• **AIM OF THE TASK**: Each line below that contains "Điều" counts once; report the total and nothing more.

• **MATERIAL SHOWN**:
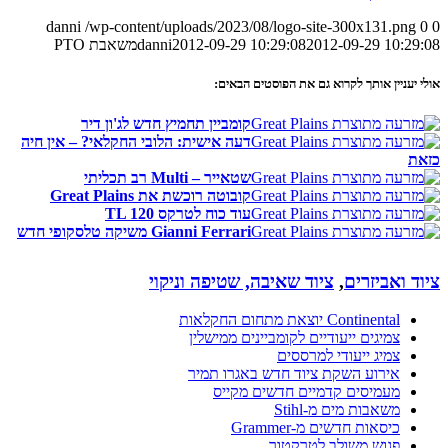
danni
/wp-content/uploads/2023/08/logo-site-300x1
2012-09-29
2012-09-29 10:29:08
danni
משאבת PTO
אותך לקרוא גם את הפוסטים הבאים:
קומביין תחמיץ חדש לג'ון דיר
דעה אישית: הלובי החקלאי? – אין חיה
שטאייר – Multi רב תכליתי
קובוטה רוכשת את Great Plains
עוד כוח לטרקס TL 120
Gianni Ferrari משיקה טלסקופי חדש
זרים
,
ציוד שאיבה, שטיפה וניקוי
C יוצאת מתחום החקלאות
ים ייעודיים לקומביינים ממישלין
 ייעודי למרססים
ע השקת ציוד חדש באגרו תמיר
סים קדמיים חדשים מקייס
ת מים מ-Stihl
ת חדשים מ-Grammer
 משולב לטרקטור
* * *
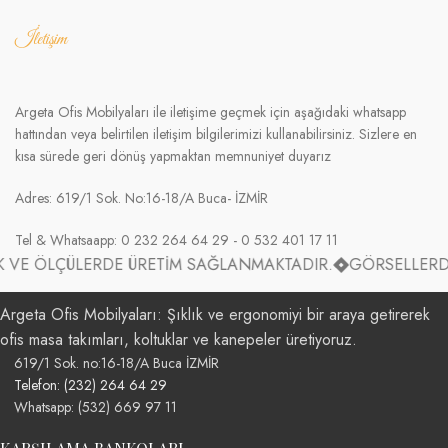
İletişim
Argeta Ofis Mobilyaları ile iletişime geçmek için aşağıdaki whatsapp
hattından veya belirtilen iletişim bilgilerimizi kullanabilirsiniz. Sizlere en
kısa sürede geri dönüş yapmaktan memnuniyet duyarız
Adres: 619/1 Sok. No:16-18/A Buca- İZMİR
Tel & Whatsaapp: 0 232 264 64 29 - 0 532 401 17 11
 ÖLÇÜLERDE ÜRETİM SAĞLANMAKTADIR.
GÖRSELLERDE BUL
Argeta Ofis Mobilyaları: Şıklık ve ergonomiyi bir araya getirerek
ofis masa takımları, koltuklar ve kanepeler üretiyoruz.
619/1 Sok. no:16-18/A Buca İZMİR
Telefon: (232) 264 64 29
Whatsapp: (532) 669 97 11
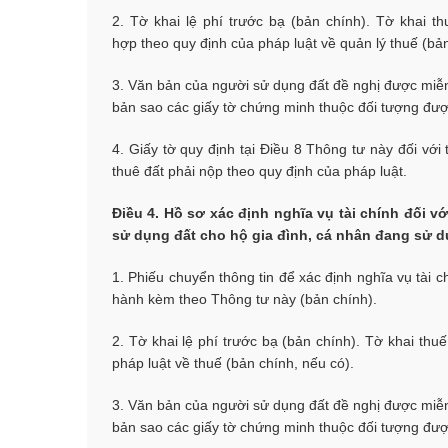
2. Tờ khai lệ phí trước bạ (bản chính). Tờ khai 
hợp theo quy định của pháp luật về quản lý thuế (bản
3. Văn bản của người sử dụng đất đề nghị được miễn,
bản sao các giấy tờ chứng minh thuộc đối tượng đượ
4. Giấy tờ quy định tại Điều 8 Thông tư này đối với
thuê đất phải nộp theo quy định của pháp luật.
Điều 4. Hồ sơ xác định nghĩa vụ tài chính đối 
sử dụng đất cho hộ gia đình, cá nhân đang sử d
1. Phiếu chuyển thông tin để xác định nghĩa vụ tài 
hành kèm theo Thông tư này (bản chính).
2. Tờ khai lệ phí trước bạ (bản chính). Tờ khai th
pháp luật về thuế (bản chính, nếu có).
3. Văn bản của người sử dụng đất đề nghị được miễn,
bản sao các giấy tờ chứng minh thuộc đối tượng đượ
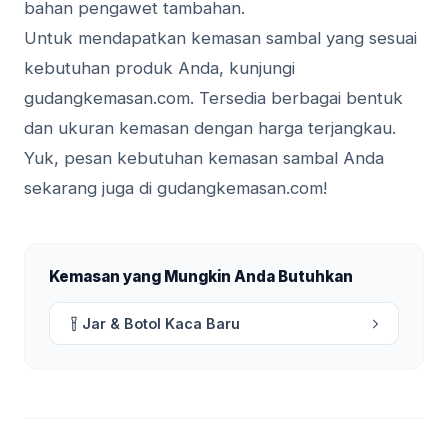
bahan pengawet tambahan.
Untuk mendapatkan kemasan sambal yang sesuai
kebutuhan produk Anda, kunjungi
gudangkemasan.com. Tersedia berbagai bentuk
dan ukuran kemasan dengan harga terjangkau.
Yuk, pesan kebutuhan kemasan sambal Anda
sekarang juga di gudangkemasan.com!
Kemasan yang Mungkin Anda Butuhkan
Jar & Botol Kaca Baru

• **ANSWER TO THIS EXERCISE**: 2